The not-so-distant future in CPE and CP is bright for the application of data mining. Historical data abounds within an abundance of metrics. The challenge practitioner's face is the formulation of key questions. Data mining should be able to integrate sales-type figures with performance metrics to provide new insights into business relationships. We (hopefully) should be able to define real business transactions and Natural Forecasting Units (NFU) that would allow queries such as "how much more memory do I need if my sales of red widgets increases by 20 percent?"

Training should be available at the employee's desk as well as in the classroom. All training resources should be online, including systems to provide feedback on the training. We've all heard about the use of correspondence courses by professionals who wanted to be trained in a new area. Originally, a correspondence course was conducted by mail, with assignments being received by a student, worked on at their own pace, and returned via mail when completed. This educational model was never really as good as the traditional classroom, but it was effective.

With current multimedia and Web technologies, the notion of a correspondence course has been redefined. Distance Learning now allows geographically dispersed students to interact with each other as well as an instructor. Multimedia lectures are being created that can be viewed at any time by a student. Static Web pages are being used to describe assignments, to identify required reading, and to supplement an audio or video lecture. listserv's and newsgroups are being used to allow students to respond to questions asynchronously that were posed by an instructor. Everyone in a class can both see the question and the answer. Although asynchronous, these technologies allow for interaction in a virtual classroom.

There are some advantages to this mode of learning too. How many times have you sat in a 'real' class with a question in your head, but feel a bit intimidated about speaking up? In an asynchronous mode, all eyes will not be on you, and some of that intimidation you feel should be gone. In addition, we expect chat rooms to be set up for distance learning classes where all students in a class are expected to connect at the same time and interact in real time. Chat rooms would supply a synchronous mode of learning, similar to the traditional 'live' classroom experience.

Tools such as Microsoft Camcorder (packaged as part of Windows 98) which capture mouse movements and clicks, as well as keystrokes have been available for some time. They produce .avi files that can be played back on a variety of platforms. Thus, we would expect training in the use of specific tools to use this technology. Such tools also allow an audio track to be recorded, thus annotating what the user is seeing on the screen.

What does distance learning imply with respect to performance and capacity? Expect dedicated training servers to emerge, as audio and video files can be unruly with respect to size.
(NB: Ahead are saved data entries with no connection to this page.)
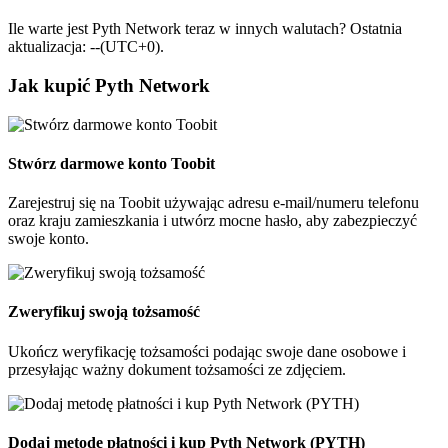
Ile warte jest Pyth Network teraz w innych walutach? Ostatnia
aktualizacja: --(UTC+0).
Jak kupić Pyth Network
Stwórz darmowe konto Toobit
Zarejestruj się na Toobit używając adresu e-mail/numeru telefonu
oraz kraju zamieszkania i utwórz mocne hasło, aby zabezpieczyć
swoje konto.
Zweryfikuj swoją tożsamość
Ukończ weryfikację tożsamości podając swoje dane osobowe i
przesyłając ważny dokument tożsamości ze zdjęciem.
Dodaj metodę płatności i kup Pyth Network (PYTH)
And as they are potentially very large, capacity planners will likely have to concentrate on sizing network bandwidth correctly. This may, in fact, become the key issue in developing a true distance learning-based training environment.

Portable devices and wireless networks extend your information systems into the factory, warehouse and other areas. - Small portable devices are emerging that make data gathering easy. Both Saturn and Boeing have implemented trouble-ticket reporting using handheld PCs that have resulted in dramatic reductions in turnaround time for problems. Wireless inventory reporting systems allow for improved accuracy and cut data collection time in half. Ultimately, these systems will proliferate throughout organizations, and must be considered within any significant capacity planning exercise. In effect, the workload that these devices present is dramatically different in quantity than traditional key-in transactions, and the effective transaction arrival rate will be different as well.

Many IT organizations make extensive use of automated event detection systems to discover potentially harmful software, hardware and environmental events. But along with the use of event management is an exposure to alarm showers - a situation that occurs when a large number of events are triggered at the same time and the management interface becomes overwhelmed. Administrators can no longer ascertain where the most severe problems reside, let alone their root cause.

Component-based applications are built using applets, Java, or ActiveX and are assembled dynamically at runtime through a browser interface. As the number of these applications increases, new events will need to be tracked, such as component collisions, lack of space for required components, missing components, component version dependencies, expired components and component corruption. An IT organization already overwhelmed with alarm showers will likely be buried by the introduction of component-based applications. It is not humanly possible to monitor and manage all the events, or state changes, in a distributed enterprise of component-based applications.

To address this problem, the IT staff must manage at a higher level. Management tools must be able to dynamically adapt and learn about new applications and technology introduced into the environment. Rather than manually building management rules for each new application, IT needs a management tool that can automatically learn about new applications, filter out the superfluous information, and infer when the application is shifting from a desired state. Furthermore, it would be advantageous if the management tool could proactively predict when there might be a change in the desired state of an application.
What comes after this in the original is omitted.